Пираты были сильно навеселе. Пифодор оставил их во дворе, а сам смело и непринужденно прошел в дворцовые коридоры, продолжая болтать и смеяться с Фарзоем.
– Где Савмак? – спрашивал он каждого встречного, но вооруженные рабы, что охраняли дворец, молча кивали ему головами куда-то назад, сами продолжая делить куски белого хлеба, которые ели тут же, кроша под ноги. Некоторые свалились от усталости или от выпитого вина и спали у подножия белоснежных колонн, оглашая царское жилище непривычными звуками – оглушительным храпом.
Пройдя в трапезную, родосец натолкнулся на забавную сцену, которая вызвала у него приступ раскатистого хохота.
Рядом с огромным столом, беспорядочно заваленным остатками пира и посудой, двое голых людей залезли в бочку с горячей водой, принесенную из кухни. Толстая женщина лила им на головы чистую воду из глиняного кувшина. Они хохотали и фыркали, с удовольствием смывая с себя грязь ночных сражений. Тут же лежала груда разноцветных одежд, замшевые скифские кафтаны и шаровары, расшитые бисером греческие хламиды и хорошие мечи в ножнах, отделанных золотой фольгой.
Узнав Атамаза и Лайонака, родосец вскричал:
– Вот это мне нравится! Вы царскую трапезную превратили в баню! Ух, воды-то грязной налили на пол! Ай-ай!

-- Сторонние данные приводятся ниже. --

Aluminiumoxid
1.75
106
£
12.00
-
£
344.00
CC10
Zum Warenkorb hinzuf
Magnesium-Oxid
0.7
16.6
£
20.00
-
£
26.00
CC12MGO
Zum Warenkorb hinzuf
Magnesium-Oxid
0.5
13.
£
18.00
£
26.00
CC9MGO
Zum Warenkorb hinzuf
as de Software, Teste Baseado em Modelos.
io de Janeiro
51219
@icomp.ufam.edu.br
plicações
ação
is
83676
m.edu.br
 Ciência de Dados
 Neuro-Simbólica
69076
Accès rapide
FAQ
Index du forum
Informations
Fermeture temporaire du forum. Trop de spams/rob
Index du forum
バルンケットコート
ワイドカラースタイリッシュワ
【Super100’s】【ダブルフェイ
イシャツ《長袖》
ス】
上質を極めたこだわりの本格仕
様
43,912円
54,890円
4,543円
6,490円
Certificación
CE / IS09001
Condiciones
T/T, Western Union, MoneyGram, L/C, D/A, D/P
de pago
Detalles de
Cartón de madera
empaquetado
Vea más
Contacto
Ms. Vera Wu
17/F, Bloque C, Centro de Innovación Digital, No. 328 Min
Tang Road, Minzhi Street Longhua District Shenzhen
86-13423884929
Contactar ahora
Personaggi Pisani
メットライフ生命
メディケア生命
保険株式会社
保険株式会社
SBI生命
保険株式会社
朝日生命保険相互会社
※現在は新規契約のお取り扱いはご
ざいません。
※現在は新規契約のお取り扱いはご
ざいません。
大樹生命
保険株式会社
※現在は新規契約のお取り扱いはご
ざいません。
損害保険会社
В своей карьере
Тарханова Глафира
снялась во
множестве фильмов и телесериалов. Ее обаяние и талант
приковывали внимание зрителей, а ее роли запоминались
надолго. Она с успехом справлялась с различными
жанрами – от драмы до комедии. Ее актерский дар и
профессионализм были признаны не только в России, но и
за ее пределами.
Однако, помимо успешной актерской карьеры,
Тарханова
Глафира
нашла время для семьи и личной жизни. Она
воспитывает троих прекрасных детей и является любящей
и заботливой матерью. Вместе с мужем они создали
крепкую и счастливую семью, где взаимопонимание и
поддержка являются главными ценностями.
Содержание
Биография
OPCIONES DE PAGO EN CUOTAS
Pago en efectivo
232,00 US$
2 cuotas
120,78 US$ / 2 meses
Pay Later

– Не мешай, – ответил, отдуваясь, Атамаз, – царским лохагам все позволено! Лучше садитесь за стол, ешьте и пейте!
– Это по мне! Садись, князь Фарзой!
Теперь только они разглядели, что за столом уже сидят утомленные ратными трудами Танай и солидный Абраг. Они руками доставали из серебряных блюд куски заливной рыбы и с хрустом разжевывали поджаристые хлебцы, что успели зачерстветь после того, как их испекли для Перисада и его гостей.